Would a high energy bottom quark 'decay' to a top quark?

Question

The reason for the long life time of $B$-hadrons is that the CKM element $|V_{tb}| > 0.999$, meaning that the preferred decay of the $b$-quark is to a $t$-quark (and vice versa). However because $m_{top} >> m_{bottom}$ this `isn't allowed' for $b$-quarks.

My feeling is that at very high energies, i.e $E_{bottom} >> m_{top}$, that the decay $b \rightarrow t$ would be permitted. I would therefore conclude from this as well, that the lifetime of the $b$-quark would change dramatically as $E_{bottom} \rightarrow m_{top}$. Is that correct?

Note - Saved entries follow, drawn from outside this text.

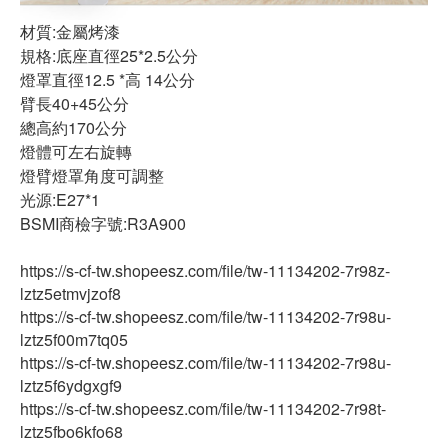
材質:金屬烤漆
規格:底座直徑25*2.5公分
燈罩直徑12.5 *高 14公分
臂長40+45公分
總高約170公分
燈體可左右旋轉
燈臂燈罩角度可調整
光源:E27*1
BSMI商檢字號:R3A900
https://s-cf-tw.shopeesz.com/file/tw-11134202-7r98z-
lztz5etmvjzof8
https://s-cf-tw.shopeesz.com/file/tw-11134202-7r98u-
lztz5f00m7tq05
https://s-cf-tw.shopeesz.com/file/tw-11134202-7r98u-
lztz5f6ydgxgf9
https://s-cf-tw.shopeesz.com/file/tw-11134202-7r98t-
lztz5fbo6kfo68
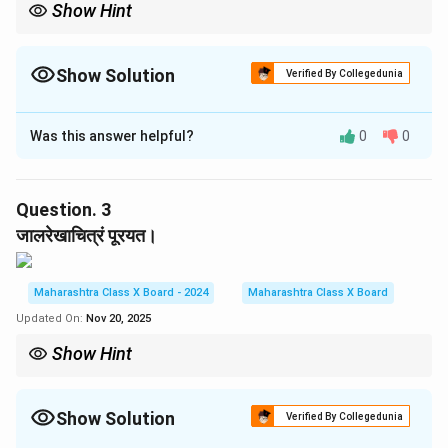
Show Hint
संस्कृत व्याकरण में विशेषण और विशेष्य समान लिंग, वचन और कारक में होते हैं।
Show Solution
Verified By Collegedunia
Solution and Explanation
Was this answer helpful?
0
0
विशेषणम्
विशेष्यम्
\begin{array}{|c|c|} \hline \textb
(1)
प्राचीनः
पुरुषः
(2)
प्रसिद्धः
कविपण्डिताः
,
घटम्
Question.
3
जालरेखाचित्रं पूरयत।
Download Solution in PDF
Maharashtra Class X Board - 2024
Maharashtra Class X Board
Updated On:
Nov 20, 2025
Show Hint
जालरेखाचित्र द्वारा शब्दों के संबंधों को समझना सरल होता है।
Show Solution
Verified By Collegedunia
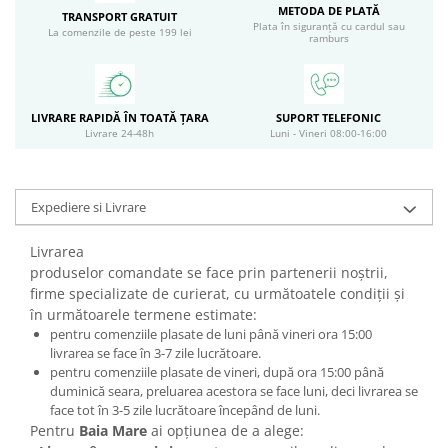
METODA DE PLATĂ
Circulație periferică deficitară
Îngrijire picioare
TRANSPORT GRATUIT
Plata în siguranță cu cardul sau
La comenzile de peste 199 lei
ramburs
Circulație periferică slabă
Îngrijire păr
Circulație sangvină
Îngrijire ten
Ciroză hepatică
Șervețele
LIVRARE RAPIDĂ ÎN TOATĂ ȚARA
SUPORT TELEFONIC
Livrare 24-48h
Luni - Vineri 08:00-16:00
Colesterol
Colici intestinale
Colite, Enterocolite
Expediere si Livrare
Concentrare
Livrarea
Constipație
produselor comandate se face prin partenerii noştrii,
firme specializate de curierat, cu următoatele condiţii și
Crampe, Spasme, Dureri musculare
în următoarele termene estimate:
Deparazitare
pentru comenziile plasate de luni până vineri ora 15:00
livrarea se face în 3-7 zile lucrătoare.
Depresie si Anxietate
pentru comenziile plasate de vineri, după ora 15:00 până
Dermatită
duminică seara, preluarea acestora se face luni, deci livrarea se
face tot în 3-5 zile lucrătoare începând de luni.
Detoxifiere
Pentru
Baia Mare
ai opţiunea de a alege:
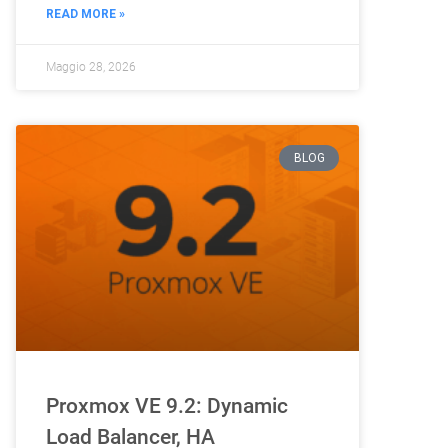
READ MORE »
Maggio 28, 2026
BLOG
Proxmox VE 9.2: Dynamic
Load Balancer, HA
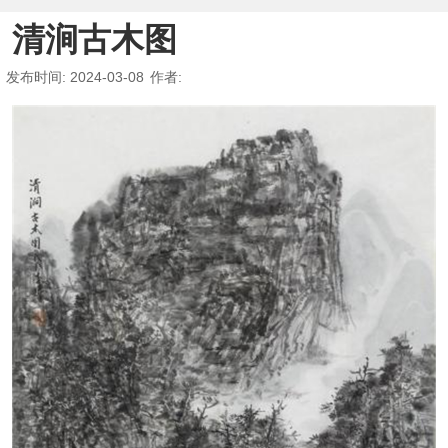
清涧古木图
发布时间
: 2024-03-08
作者
:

If not, why not?

Answer 1

It doesn't matter whether the $b$-quark is highly energetic, it can never decay to a top quark and a $W$-boson if it is on mass shell, by which I mean, $p^2=E^2 - \vec p^2 =m_b^2$. To see this, consider energy-momentum conservation, $$ b^\mu = W^\mu + t^\mu \Rightarrow m_b^2 = M_W^2 + m_t^2 + 2W\cdot t = M_W^2 + m_t^2 + 2 E_t M_W $$ However, since the energy $E_t$ is positive, energy-momentum cannot be conserved in the decay - the left-hand-side cannot equal the right-hand-side for the measured particle masses.

Now, if the $b$-quark is not on mass-shell, $p^2\neq m_b^2$, the decay is possible. An off-shell $b$-quark could be an internal line - a virtual particle - in a Feynman diagram. Decay widths (i.e. lifetimes) are different for particles that are not on mass shell. However, since particles off-mass shell are not propagating (they are internal in Feynman diagrams), when we talk of a life-time, we always mean an on-shell particle.

Answer 2

If you consider the decay from the frame where the b-quark is at rest: then p=0 and E=m(bottom quark)*c2 and it can't decay to the more massive top quark. It would violate the energy energy-momentum conservation law.